S2: Add a NOT NULL or DEFAULT Column (automatic recreation)
DSQL rejects ALTER TABLE ... ADD COLUMN ... NOT NULL and ALTER TABLE ... ADD COLUMN ... DEFAULT N on populated tables. The classifier detects this and routes to the recreation pipeline automatically.
// schema.ts
export const myTable = pgTable('my_table', {
// ...existing columns
priority: integer('priority').notNull().default(0)
})-- migrations/NNNN_add_priority.sql
ALTER TABLE "my_table" ADD COLUMN "priority" integer DEFAULT 0 NOT NULL;check-dsql verdict: [1] RECREATION (NOT OK — if it shows OK on your classifier, you are on an old framework version pre-F4/F9 fix; upgrade @mantleframework/database) Runtime: ~1100ms (recreation: build temp table → INSERT data → DROP original → RENAME) Async indexes: All indexes on the original table are recreated as CREATE INDEX ASYNC on the new table. Physical index build runs in the background; sys.jobs tracks status.
Alternative — manual two-step (S14): If you need explicit control over backfill values per row (computed, joined from another table, etc.), use S14's pattern: ADD nullable → UPDATE backfill → SET NOT NULL. The automatic recreation path uses the literal DEFAULT for all existing rows.
S3: Add an Index (auto-ASYNC)
// schema.ts
export const myTable = pgTable('my_table', {/* ... */}, (table) => [
index('idx_my_table_counter').on(table.counter)
])-- migrations/NNNN_add_counter_index.sql
CREATE INDEX "idx_my_table_counter" ON "my_table" USING btree ("counter");check-dsql verdict: [1] INDEX (rewritten to CREATE INDEX ASYNC by sanitizer) Runtime: ~120ms to record the migration; physical index build is async (track via SELECT * FROM sys.jobs WHERE table_name = 'my_table') Gotcha (F10 fix): If your migration file has leading -- comments, the classifier strips them before pattern matching. The result is the same either way — but if you want [1] INDEX instead of [1] OK in the report, put the CREATE INDEX statement first.

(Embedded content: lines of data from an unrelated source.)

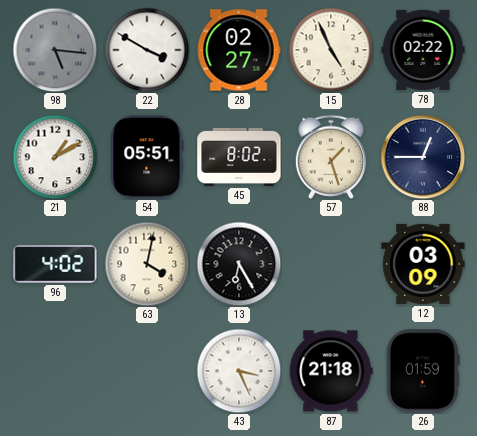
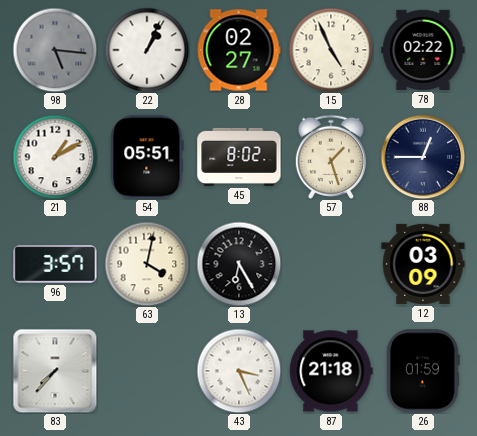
22: 3:50 -> 1:04
96: 4:02 -> 3:57
83: none -> 7:37
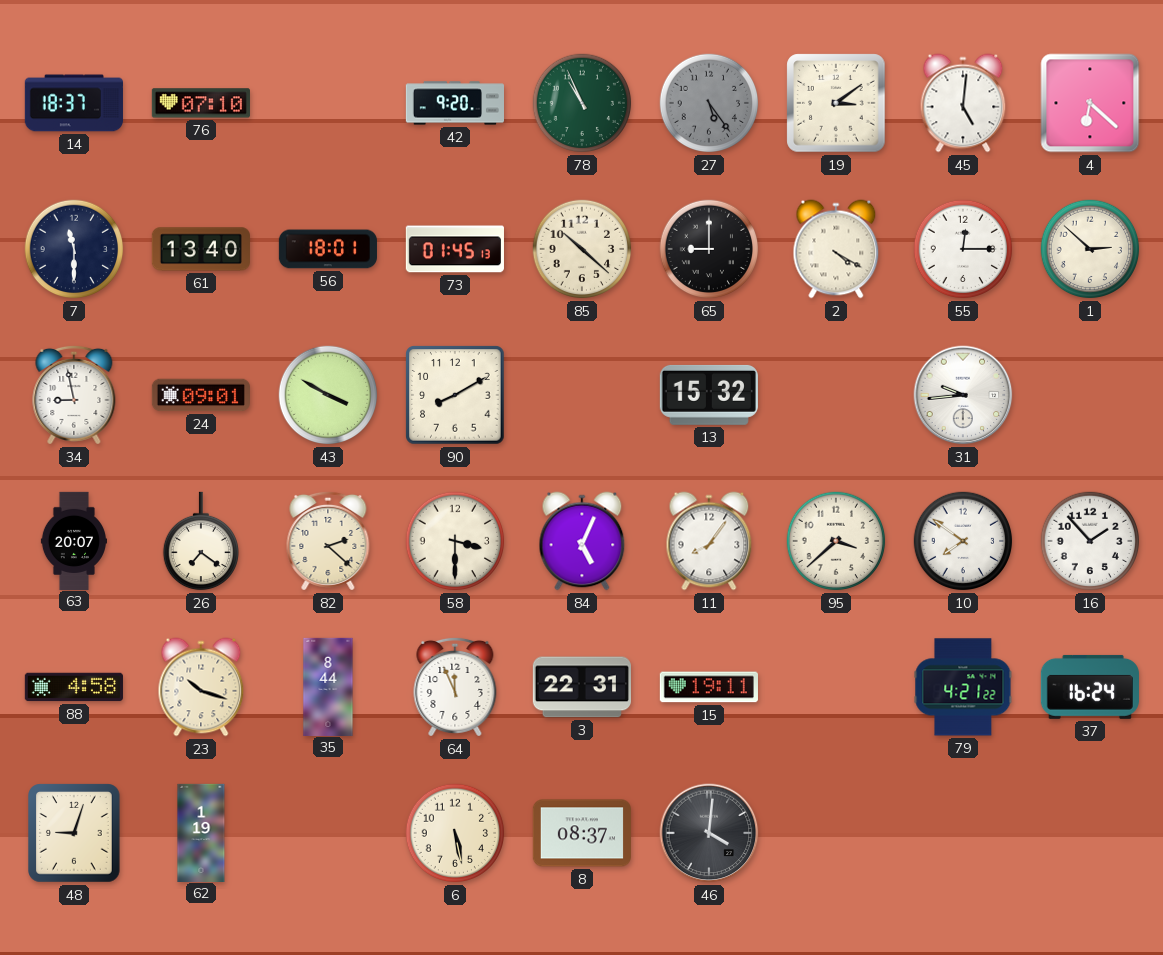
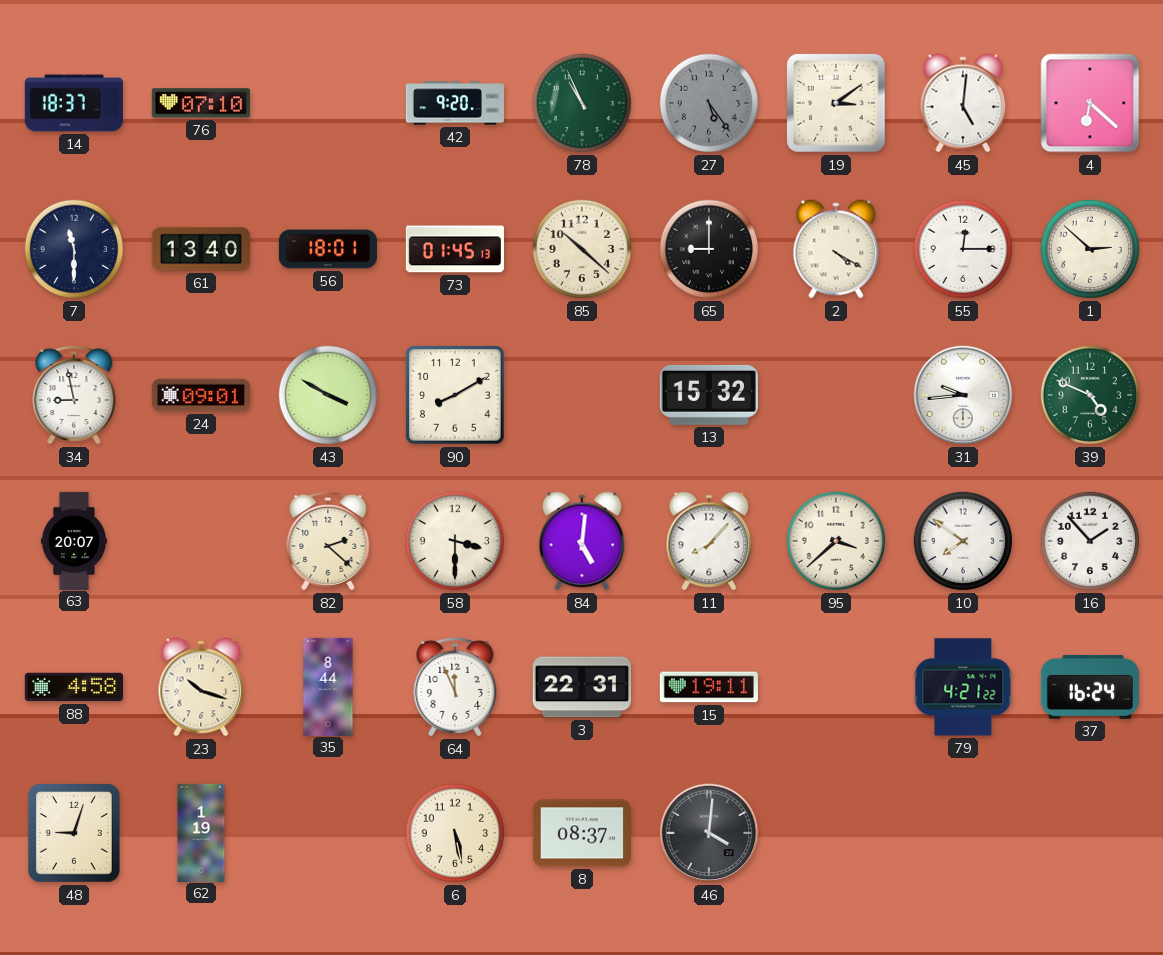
39: none -> 4:49
26: 7:21 -> none
84: 5:04 -> 5:01
11: 8:06 -> 8:07
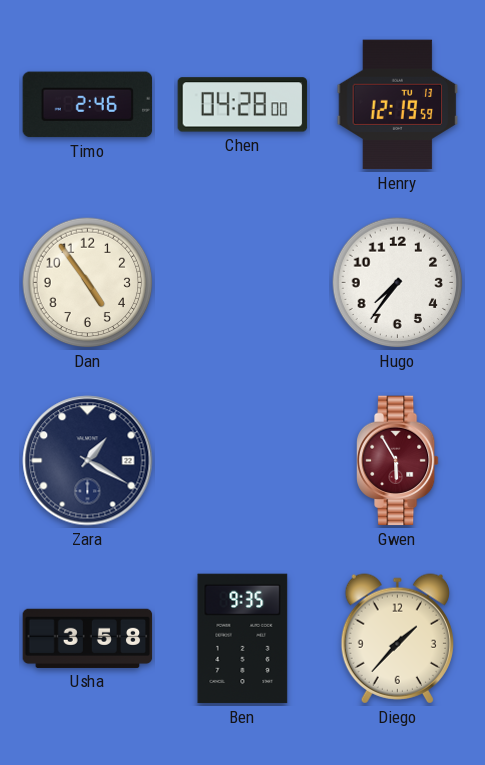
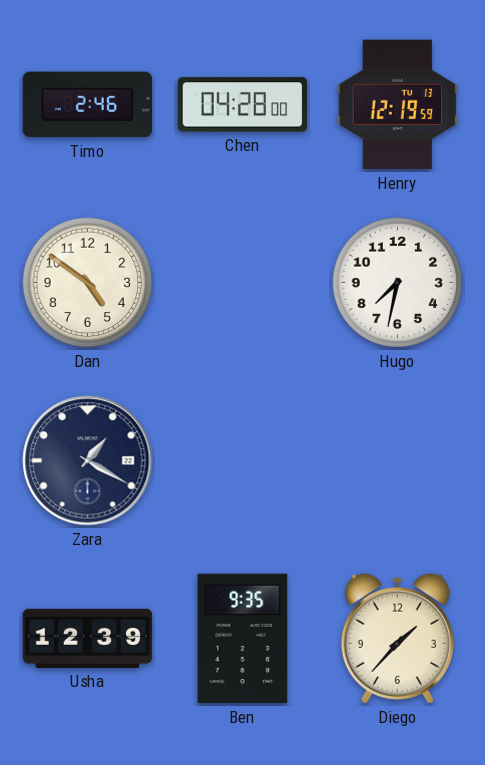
Dan: 4:54 -> 4:51
Hugo: 7:36 -> 7:32
Gwen: 5:55 -> none
Usha: 3:58 -> 12:39
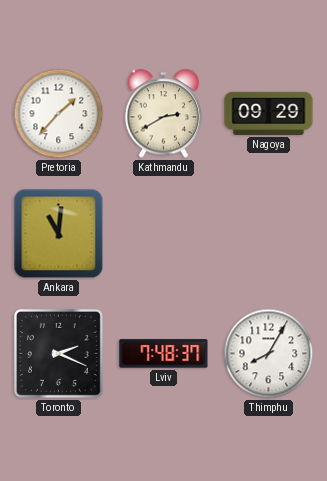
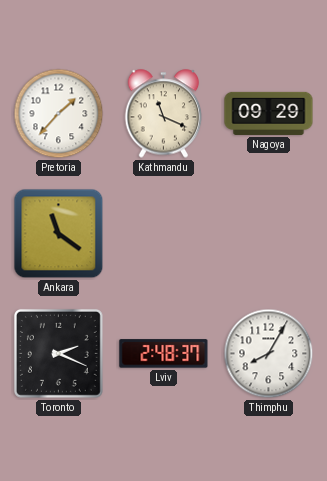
Kathmandu: 2:40 -> 11:19
Ankara: 11:01 -> 11:21
Lviv: 7:48 -> 2:48
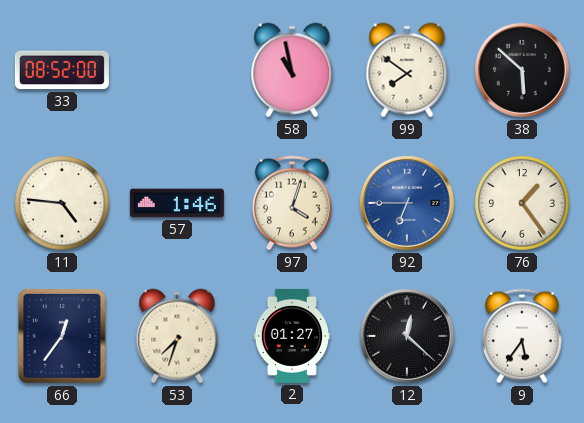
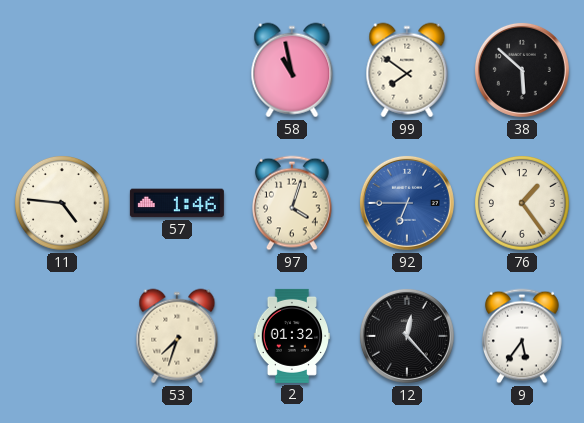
33: 08:52 -> none
66: 12:36 -> none
2: 01:27 -> 01:32
12: 12:22 -> 12:23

S4: Add a Unique Constraint
Two paths depending on your onConflict requirements. In DSQL, both UNIQUE INDEX and UNIQUE CONSTRAINT are stored as UNIQUE INDEX entries in pg_indexes — there is no pg_constraint row for either. So onConflictDoUpdate works with either. The practical difference is at migration time:
S4a (preferred): uniqueIndex() — async path, no recreation
export const myTable = pgTable('my_table', {/* ... */}, (table) => [
uniqueIndex('uq_my_table_name_counter').on(table.name, table.counter)
])CREATE UNIQUE INDEX "uq_my_table_name_counter" ON "my_table" ("name", "counter");check-dsql verdict: [1] INDEX (auto-ASYNC) Runtime: ~120ms; index built in background.
S4b: .unique() — ADD CONSTRAINT, triggers recreation
export const myTable = pgTable('my_table', {/* ... */}, (table) => [
unique('uq_my_table_name').on(table.name)
])ALTER TABLE "my_table" ADD CONSTRAINT "uq_my_table_name" UNIQUE ("name");check-dsql verdict: [1] RECREATIONRuntime: longer (full table recreation)
Recommendation: Default to uniqueIndex(). Only use .unique() if you specifically need ADD CONSTRAINT semantics (e.g., to match a legacy schema or to express a CHECK constraint alongside).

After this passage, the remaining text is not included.